His first day on the Southern Pacific job, Smith says he was told to clean out a pit full of diesel oil.
"I went down there with my soldier clothes and my shined shoes on," Smith said, "and when I got out of there and climbed the hill to my flat I was soaked with diesel oil. The next day when I finished the job, that pit was so clean you could have eaten off it.-
When he arrived home on the second day he burned his clothes.
From 1948 until 1968, Smith worked as a laborer on the graveyard shift.
He held down other jobs, too, because he wanted to build a home for his growing family.
For many years he was the janitor at the California Theatre in Dunsmuir, and he washed walls in people's houses.
He also sent money to his mother in Louisiana until she died in 1951.
Soon, Smith started accompanying a trash collector on his rounds because the collector's clients gave him such wonderful treats.
"I told my wife that when I finished this house, she wouldn't have to move in anything but her clothes."
John Smith
In the early 1950s, the trash collector said he planned to leave the job and asked if Smith wanted to replace him.
So Smith bought a pickup and added trash collecting to his other jobs.
In the meantime, with help from his friends, he built his first home on what was then called Blackberry Hill.
"This whole hill was covered with woods in those days," Smith says. "I used to walk up here with my dog and sit and daydream about a home."
Friends at Southern Pacific installed the wiring and the windows for the home.
Smith said he started to abandon trash collecting several times, but that his customers were so good to him he just couldn't do it.
They even recruited enough new customers so that Smith was able to buy a new pickup.
Step by step, as his mother had taught him, Smith purchased new equipment. First it was another pickup, then a 1958 Ford truck.
By now he had licenses to haul garbage in both Siskiyou and Shasta counties.
On his fourth try, in 1970, his bid to pick up trash in the city of Mount Shasta was accepted, and he finally retired from his other jobs.
John Smith Sanitation now covers territory from the Shasta County line to the Weed Airport. He has been on the job for 27 years and has never missed a day's work.
Actually three of his sons are now responsible for the day-to-day operation of the company.
Charles is the business manager, and William and Jerry work on the trucks.
John and Willie Smith have 12 children: 10 boys and two girls, many of whom went to college with the money their parents saved for that purpose.
"When my kids were about five years old, I began taking them along on my route," Smith said. "I started them out picking up things like Coke bottles and taught them how to work. You're smart if you don't wait until your kids are 10 or 15 years old to teach them about work.The older my kids got, the more work I gave them to do."
His children surround Smith now on Blackberry Hill. Smith himself has built four homes there, and his family resides in most of them.
"We're a big family and we're close," he says. "I raised my kids to be close and they raised their kids to be that way. 'You may fight with others, but never among yourselves,' I've told them."
Smith gestures to the beautiful home behind him.
"I told my wife that when I finished this house, she wouldn't have to move in anything but her clothes," he says. "And that was what she did."
As for Smith's burning desire to be able to vote, he says most of the workers at Southern Pacific were Democrats but "there was one Republican who could sign you up to vote.

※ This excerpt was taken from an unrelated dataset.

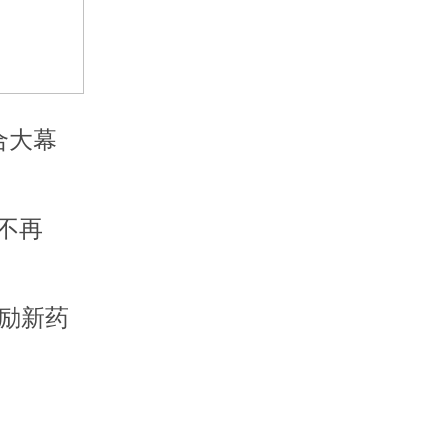
合大幕
不再
激励新药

My Grandfather had talked to me about Abraham Lincoln and how he freed the slaves. I know that most people say the Republican party is the rich man's party, but I liked it because Lincoln freed us and I was on his side."
The hour grows late and Smith grows pensive.
"I didn't just suddenly start wanting something," he says. "It grew in me from a kid. I've worked hard all my life, and now I like to spend a day fishing in Lake Shastina. I love to go out in my boat, cross my legs, and have a couple of beers. I don't even care if the fish bite. I love that. It's my peace of mind."